ECE2023 Poster Presentations Diabetes, Obesity, Metabolism and Nutrition (159 abstracts)
University of West Attica, Biomedical Sciences, Athens, Greece
Introduction: Many complications of T2DM, including retinopathy and renal failure, have been associated with glucose and triglyceride metabolism. Hyperglycemia causes oxidative stress mainly due to the enhanced production of mitochondrial reactive oxygen species ROS, non-enzymatic protein glycosylation and glucose autoxidation. Elevated levels of free fatty acids can contribute to oxidative stress by promoting mitochondrial oxidation. Furthermore, oxidative stress caused by hyperglycemia and free fatty acids leads to the activation of stress-sensitive signaling pathways, which impair both insulin secretion and action and promote the development of T2DM.

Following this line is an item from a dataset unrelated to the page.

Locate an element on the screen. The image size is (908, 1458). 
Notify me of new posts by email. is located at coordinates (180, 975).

Aim: The aim of this study is to determine the possible correlation of glucose Glu, cholesterol Chol, HDL-Chol, LDL-Chol, triglycerides TG, plasma uric acid UA and glycosylated hemoglobin HbA1c with the levels of oxidized lipids in plasma and in red blood cells, diabetics and normal patients.

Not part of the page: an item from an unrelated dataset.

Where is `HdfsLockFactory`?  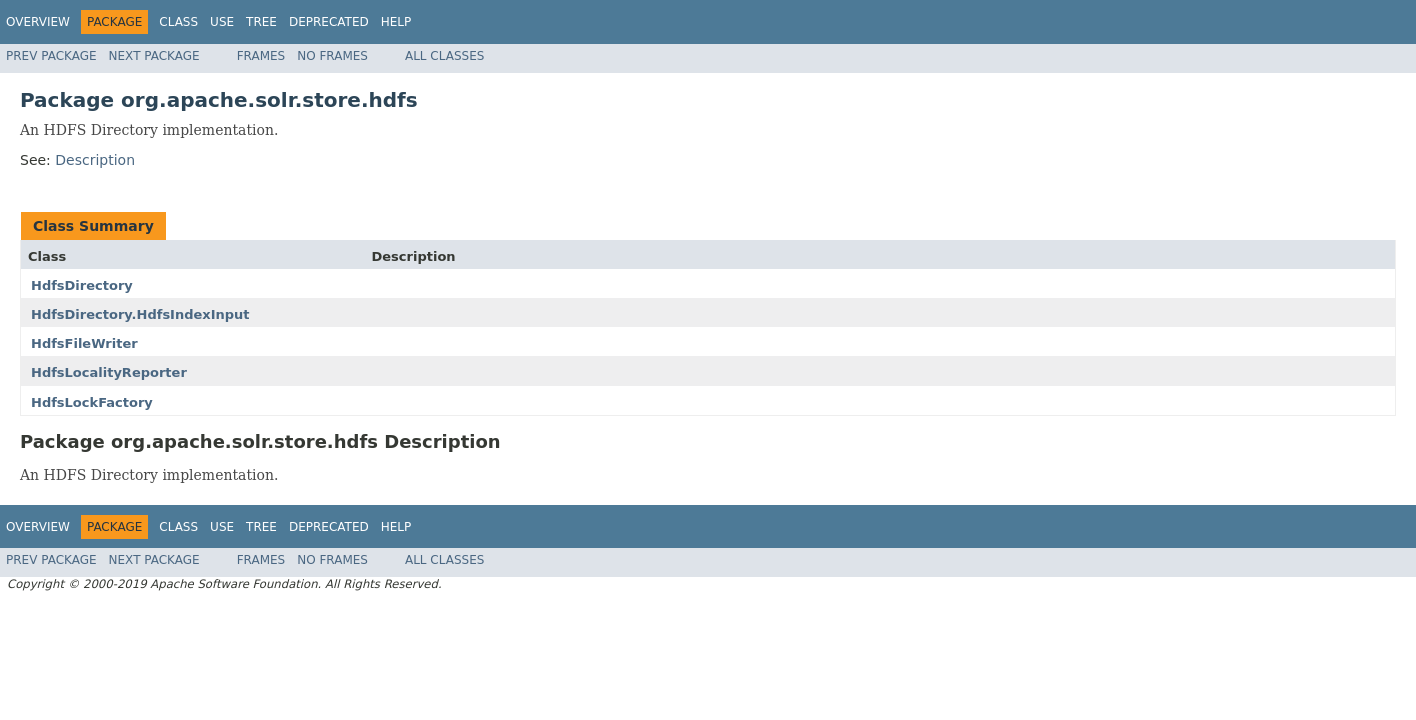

Materials and Methods: The study included 30 T2DM volunteers with plasma Glu levels > 125mg% and HbA1c > 7.0% and 30 normal volunteers who were the control group. Oxidative damage was determined by the thiobarbituric acid TBA method. The assay photometrically measures the malondialdehyde MDA contained in the sample as well as the MDA generated by lipid hydroperoxidases under the hydrolytic reaction conditions. Glu, HDL-Chol, LDL-Chol, TG, UA and HbA1c determinations were performed on a biochemical analyzer.

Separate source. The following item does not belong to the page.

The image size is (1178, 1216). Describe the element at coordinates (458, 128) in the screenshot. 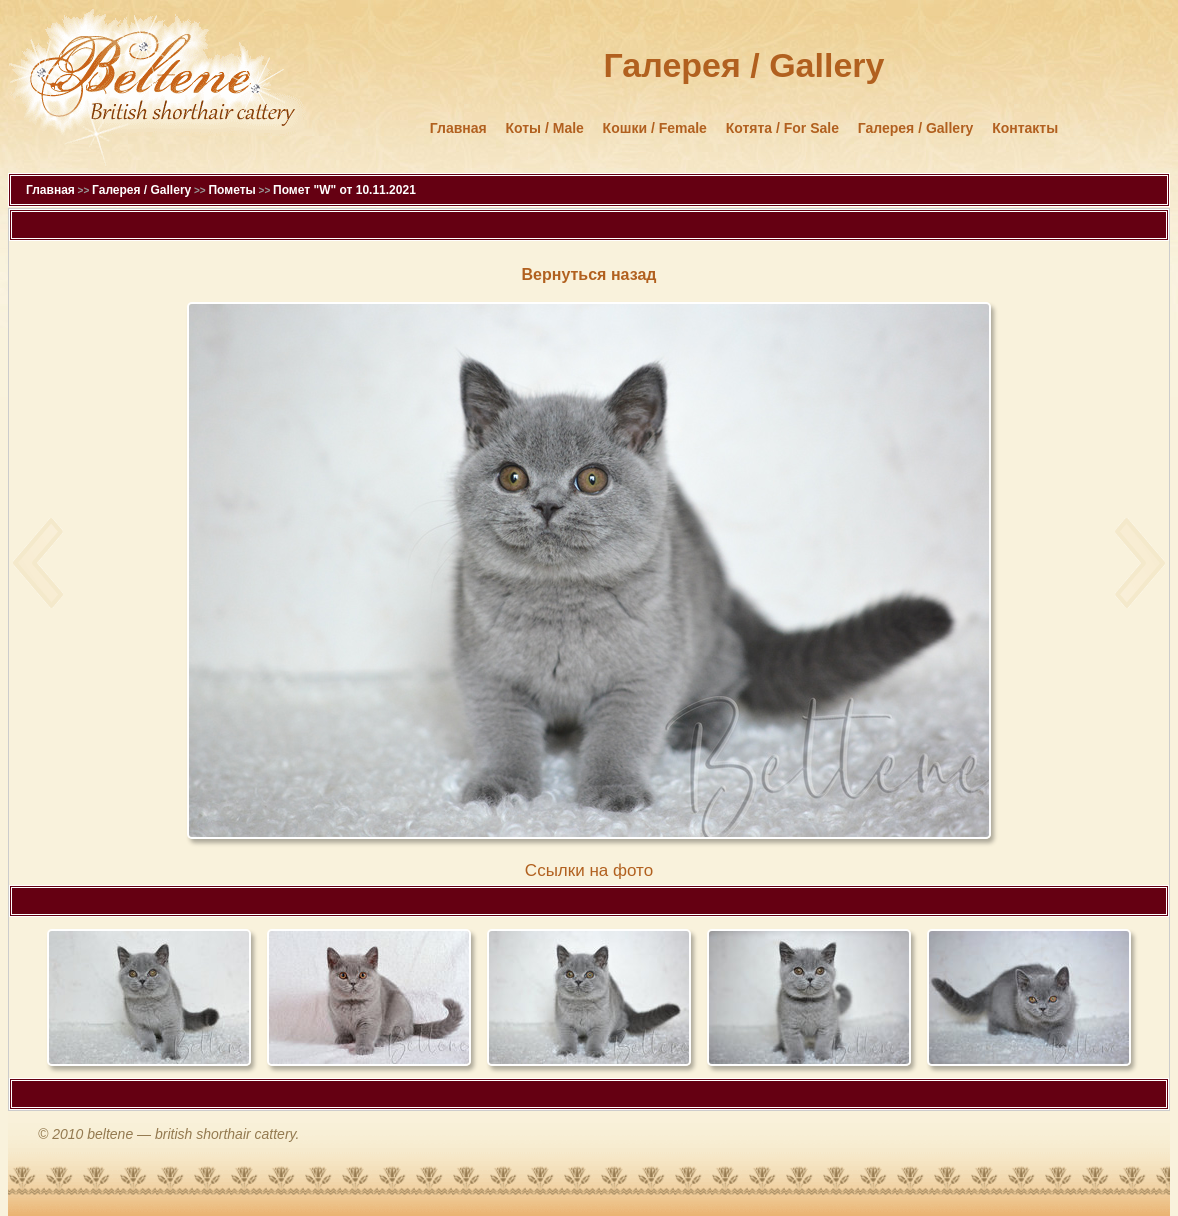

Results: In the control group, Glu levels were 84±8 mg%, TG 78±28 mg%, HDL 57±8 mg%, LDL 115±27 mg%, UA 5.6±1.5 mg%, HbA1c 5.4 ±0.2%, plasma TBA 0.023±0.013 µmol/l and hemolysate TBA 0.017±0.005 µmol/l. In the diabetic patient group, Glu levels were 152±25mg%, TG 185±50mg%, HDL 40±10mg%, LDL 100±40mg%, UA 6.1±1.5mg%, HbA1c 7.8±0.2%, plasma TBA 0.112±0.043μmol/l and blood plasma TBA 0.015±0.005μmol/l. TBA levels in the control group were statistically significantly lower than those in the diabetic group. In the group of diabetic patients, a positive correlation was found with Glu -HbA1c (r=0.889, P-value<0.001), LDLChol (r=0.686, P-value=0.01), LDLHDL (r=0.649, P-value=0.016), TGGlu(r=0.548, P-value=0.042), plasma TBAHbA1c(r=0.549, P-value=0.023), plasma TBA-Glu (r=0.593, P-value<0.001) and negative correlation HDL-TG (r=-0.684, P-value=0.01), LDL-TG (r=-0.72, P-value=0.006). In the control group, a positive correlation was found between LDL Chol (r=0.964, P-value<0.001) and plasma TBA-TG (r=0.773, P-value=0.009).
Conclusions: The present study in the Greek population showed increased TBA levels in the T2DM group and a positive correlation with Glu and HbA1c levels. Further correlation with other markers would complete the study.